Neither of them had known it when she’d moved out, though. She hadn’t even known it yet when the divorce papers had come. Thinking he didn’t care enough to figure out a compromise with her, Valentina had just signed them and ended it without an argument, without a fight. And she’d thought it was done, that she would never see or hear from him again. And she hadn’t for three years...
Until that night a week ago.
“Valentina...”
And just the sound of his deep, rumbly voice had all the feelings rushing back, overwhelmingly intense. The pain, the loss, the guilt...
She should have told him all those years ago when she’d first found out herself that she was pregnant. But she’d figured that it was too late then, because she had already signed the divorce papers. And in sending them, Cash had clearly also been sending her the message that there was no hope for them as a couple. They were over. Done. He hadn’t wanted the same things she had. He certainly hadn’t wanted—
A loud pop rang out, startling her and making her jump. It wasn’t so much the noise, which must have been a backfiring car that had passed or started up along the curb or in one of the alleys they’d passed. It was that she’d been so distracted again that she hadn’t even realized where she was. That she had almost walked past the street she needed to turn on and cross to head home. She had to put that phone call out of her mind.

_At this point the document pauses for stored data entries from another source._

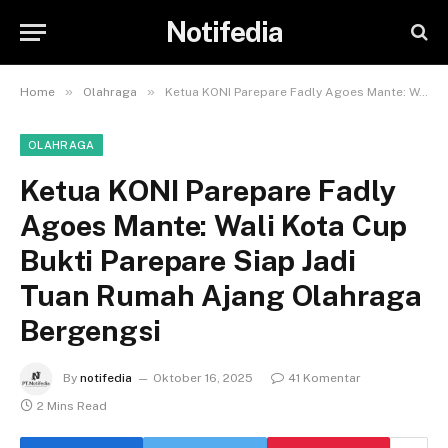
Notifedia
»
»
Home
Olahraga
Ketua KONI Parepare Fadly Agoes Mante: Wali Kota Cup Bukti Parepare Siap Jadi Tuan Rumah Ajang Olahraga Bergengsi
OLAHRAGA
Ketua KONI Parepare Fadly
Agoes Mante: Wali Kota Cup
Bukti Parepare Siap Jadi
Tuan Rumah Ajang Olahraga
Bergengsi
By
notifedia
Oktober 16, 2025
41 Komentar
2 Mins Read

Cash hadn’t called again. And he probably wouldn’t. She knew he was busy chasing another killer, like he always was. The Landmark Killer. She’d watched the news and had read the article the New York Wire had recently run about the investigation.
That article had been more about the investigators than anything else. It had been about the Coltons, who worked in the elite serial killer unit of the FBI. And it had revealed the reason why they were all on that unit and so dedicated to hunting down killers: because a serial killer had murdered their police officer father, to some of the investigators like Cash and uncle to a couple others, so many years ago.

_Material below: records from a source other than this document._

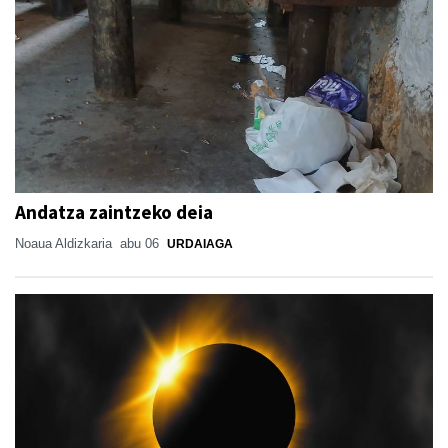
Andatza zaintzeko deia
Noaua Aldizkaria
abu 06
URDAIAGA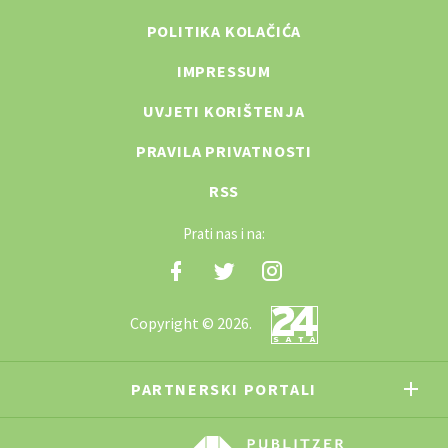
POLITIKA KOLAČIĆA
IMPRESSUM
UVJETI KORIŠTENJA
PRAVILA PRIVATNOSTI
RSS
Prati nas i na:
Copyright © 2026.
PARTNERSKI PORTALI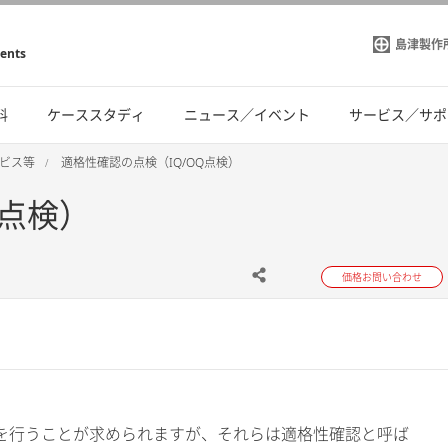
島津製作
ments
料
ケーススタディ
ニュース／イベント
サービス／サポ
ービス等
適格性確認の点検（IQ/OQ点検）
Q点検）
価格お問い合わせ
試験を行うことが求められますが、それらは適格性確認と呼ば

But were they hunting the Landmark Killer or was he hunting them with the notes he left in his victims’ pockets and with the text he’d sent Cash?
She didn’t know exactly what the text had said, just that it had mentioned her. Since she and Cash had had no contact since their divorce, how had this serial killer known about her at all?
So was she in danger? And the girls?
Or were Cash and his siblings really the ones who were in danger, and the serial killer was just texting to taunt them as he had with those notes he left on his victims?
He had killed again.
Like he had so many times before. That didn’t even bother him anymore.
Taking a life.
It wasn’t a big deal. It was just what he did like other guys played video games. But this wasn’t a game to him. It was a vocation.
One he had to protect at all costs.
This time he couldn’t be certain that he wouldn’t get caught. He couldn’t be certain unless he made certain. He had to eliminate any possibility of being identified as the killer.
So he settled into the driver’s seat and pulled the mask over his face and drew up his hood, pulling it tight around that mask so that nothing of his face reflected back at him from the rearview mirror. Nothing but his eyes: his cold, dark eyes.